Based on a simple trigger waveform, wave folder and overdrive are used to add overtones and distortion, and then a waveguide resonator effect brings the sound to life. The six-part DSP synth engine was designed with a completely different philosophy than conventional drum machines, and generates a wide range of unexpectedly different sounds. And of course, you can play those sounds from the volca-style sequencer.
Digital percussion synth with a 6-part x 2-layer structure
The term “digital” typically brings to mind sounds that are based on PCM-sampled bass drum, snare drum, or cymbal, but the volca drum creates its drum sounds by DSP-powered analog modelling.
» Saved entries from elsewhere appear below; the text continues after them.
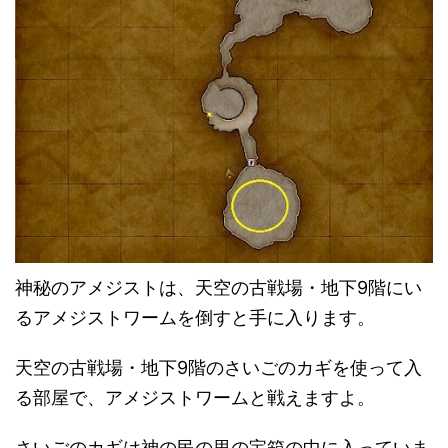
神秘のアメジストは、天空の古戦場・地下9階にい
るアメジストワームを倒すと手に入ります。
天空の古戦場・地下9階のさいごのカギを使って入
る部屋で、アメジストワームと戦えますよ。
さいごのカギは神の民の里の宝箱の中に入っていま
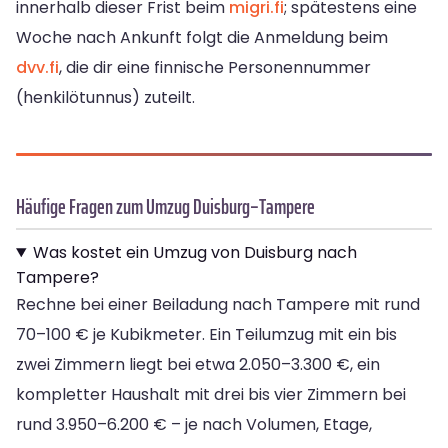
innerhalb dieser Frist beim
migri.fi
; spätestens eine
Woche nach Ankunft folgt die Anmeldung beim
dvv.fi
, die dir eine finnische Personennummer
(henkilötunnus) zuteilt.
Häufige Fragen zum Umzug Duisburg–Tampere
Was kostet ein Umzug von Duisburg nach
Tampere?
Rechne bei einer Beiladung nach Tampere mit rund
70–100 € je Kubikmeter. Ein Teilumzug mit ein bis
zwei Zimmern liegt bei etwa 2.050–3.300 €, ein
kompletter Haushalt mit drei bis vier Zimmern bei
rund 3.950–6.200 € – je nach Volumen, Etage,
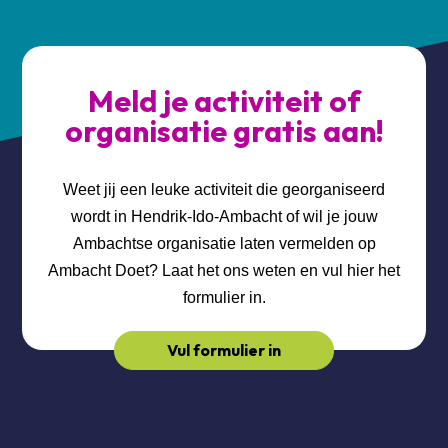
Meld je activiteit of
organisatie gratis aan!
Weet jij een leuke activiteit die georganiseerd
wordt in Hendrik-Ido-Ambacht of wil je jouw
Ambachtse organisatie laten vermelden op
Ambacht Doet? Laat het ons weten en vul hier het
formulier in.
Vul formulier in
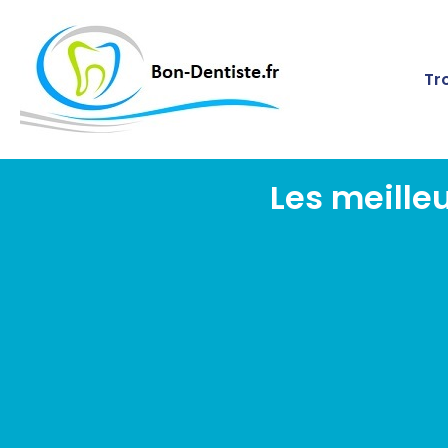
Tr
Les meille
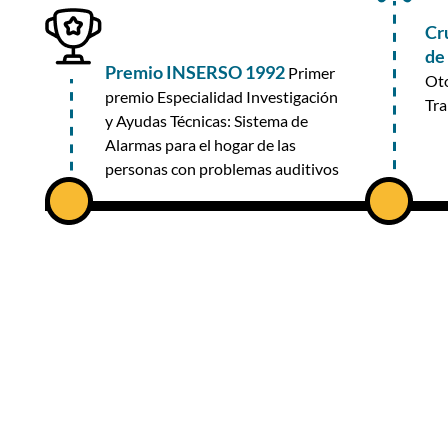
Cr
de 
Premio INSERSO 1992
Primer
Oto
premio Especialidad Investigación
Tra
y Ayudas Técnicas: Sistema de
Alarmas para el hogar de las
personas con problemas auditivos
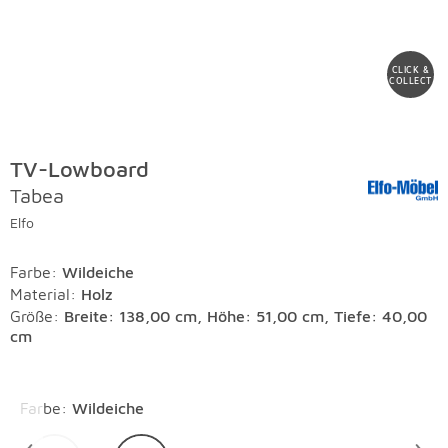
CLICK &
COLLECT
TV-Lowboard
Tabea
Elfo
Farbe
:
Wildeiche
Material
:
Holz
Größe:
Breite: 138,00 cm, Höhe: 51,00 cm, Tiefe: 40,00
cm
Überspringen
Farbe
:
Wildeiche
Oscillator waveforms such as sine wave, sawtooth wave, and noise are provided. By applying various changes to these waveforms, you can create a wide variety of percussion sounds that range from realistic to idiosyncratic, and are not limited only to drums.
The six parts each have two layers, and do not impose any rules or restrictions such as specifying which parts must be used for the bass drum or for the cymbal; all parts have the same specifications. You can freely assign your new sounds to these six parts without being limited by the conventions of a drum set. A kit consists of the six parts that you’ve assigned plus the waveguide resonator effect settings, and 16 such kits can be stored in memory (the factory settings contain 10 preload kits).
Distinctive sound from a newly developed DSP engine
Each part consists of two layers. For each layer, users choose one of five types of oscillator waveform including sine wave, sawtooth wave, and HPF noise, and also choose from three types of pitch modulator and amp EG, each optimised for drum sounds. Layer parameters can be edited either individually or simultaneously, and users can also use the two layers to produce the same sound for additional thickness.
You can customise the resulting trigger waveform by applying bit reduction to produce roughness, adjusting the wave folder depth to add complex overtones, and using overdrive to adjust the distortion. In this way, you can generate distinctive sounds from this sound engine that’s structured rather differently from a typical drum machine.
Once you’ve specified the sound, you can adjust the balance of the parts by modifying the timing at which steps are heard, the pan, the gain before mixing, and the effect sends.
16-step sequencer with a wide range of parameter automation
The 16-step sequencer is excellent for improvisation. You can easily create patterns using the 16 buttons, each corresponding to one of the 16 steps. In addition to step recording, the sequencer also supports realtime recording in which you can construct a pattern while looping the playback. The pattern chain function lets you play multiple sequence patterns successively, so you can successively play back desired patterns of consecutive numbers. Up to 16 sequences can be connected to construct patterns with 256 steps.
In addition to simply playing a drum pattern, you can use the motion sequence function to memorise knob operations during realtime recording and reproduce them during playback; a total of 69 different parameters can be memorised. This is useful not only when you’re creating your patterns, but can also contribute to live performances that overflow with originality. Up to 16 sequence programs (16-step sequencer patterns, stored motion sequences, kit number) can be saved in internal memory.